Daytona 500

The 50th running of the Daytona 500 is this weekend . So I have decided to run some links about the storied race, so you my faithful reader can glean some insight into the race and it’s history. If you are not familiar with NASCAR, you can bone up here.

History

beauchamp-petty-daytona-500
AP Photo — Beauchamp and Petty at 1959 Daytona 500.

The Sporting News has an article relating some reflections about the Daytona 500.

CBS was the first to put the Daytona 500 on live.

“By the time we got to the day of the race, it was pouring rain. We already knew that there was a huge snowstorm in the Northeast and the Midwest that was creating a playing field for some ratings success. But now it’s raining hard the morning of the race. All the CBS brass was down there for the race, and my boss turns to me and says, ‘We don’t have to pay for this if it’s rained out, do we?’ And I said, ‘Not only do we have to pay, we have to air it live on Monday.’ Not the best feeling.
~~ Neal Pilson, former CBS Sports executive

Nothing like stepping out on a limb and have it get sawed off.

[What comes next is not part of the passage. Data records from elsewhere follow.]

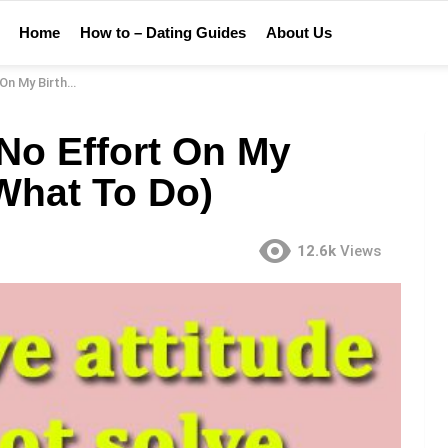
Home
How to – Dating Guides
About Us
Why & What To Do)
No Effort On My
What To Do)
12.6k
Views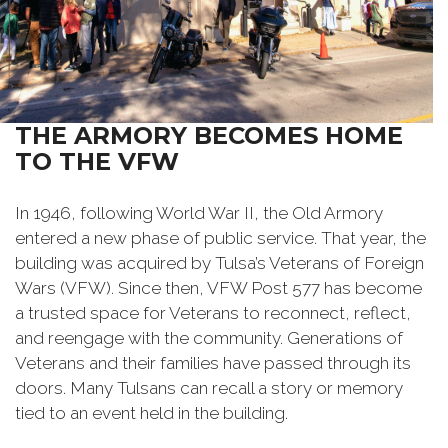
THE ARMORY BECOMES HOME
TO THE VFW
In 1946, following World War II, the Old Armory
entered a new phase of public service. That year, the
building was acquired by Tulsa’s Veterans of Foreign
Wars (VFW). Since then, VFW Post 577 has become
a trusted space for Veterans to reconnect, reflect,
and reengage with the community. Generations of
Veterans and their families have passed through its
doors. Many Tulsans can recall a story or memory
tied to an event held in the building.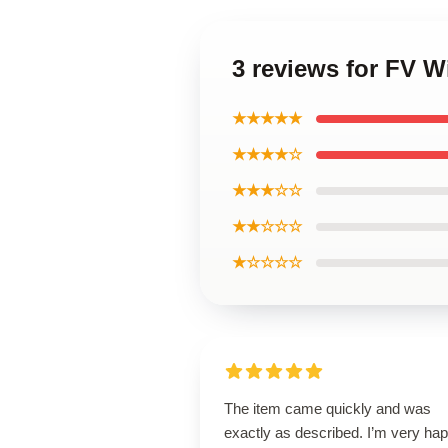
3 reviews for FV Wi
★★★★★
★★★★☆
★★★☆☆
★★☆☆☆
★☆☆☆☆
The item came quickly and was
exactly as described. I’m very ha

The early days were scary.

“I was at the first one in 1959 as a young sportswriter, when Lee Petty won — it took three days and they had to reverse the winner (when Johnny Beauchamp had been declared the unofficial winner at the photo finish). What I remember covering it in the early years was the fear among the drivers. It was by far the biggest track that they had ever driven on and the banks were so high and wide open. Only you, God, the gas pedal and Goodyear tires determined whether you got back.
~~Max Muhleman, Sports marketing consultant

Some things never change.

“I never get tired of coming up out of that tunnel into the infield,” three-time Daytona 500 champ Dale Jarrett says. “You come up through there, and see Turn 4 to your left and the front stretch to your right. It never gets old. You can’t help but think to yourself, ‘I’ve got a shot to win this thing.’”

Quotes

Lee Petty on the track:

“It was the biggest damn thing I had ever seen,” inaugural race winner Lee Petty recalled in 1999, still awe struck a full 40 years after the experience. “To most folks, it was scary as hell, too.”

Cotton Owens:

“I remember seeing those pictures,” driver-owner Cotton Owens says. “The banks were so steep that the machinery had to be chained to posts at the top of the turns to keep it from rolling over.”

Why Daytona is special:

They had gotten the early scouting report from Fireball Roberts after his 146 mph test lap one week earlier, only a few miles an hour slower than the top speeds at the Indy 500. “There’s only one limit to how fast you can go there,” Roberts told his buddies. “How much engine you bring and how much nerve you have.”

Richard Petty:

“Here’s a bunch of guys who were running on quarter-mile dirt tracks three nights a week,” says Richard Petty, who came to Daytona all of 20 years old and hoping to make just his 11th career start. “We come up through that tunnel, and it’s two and half miles of the blackest blacktop you’ve ever seen. The turns are banked higher than anything in the world, and they’re taller than any building that most of us had ever seen. It was like, ‘Wait, you want us to drive on that?‘”

Fifty years of tires popping, and engines blowing.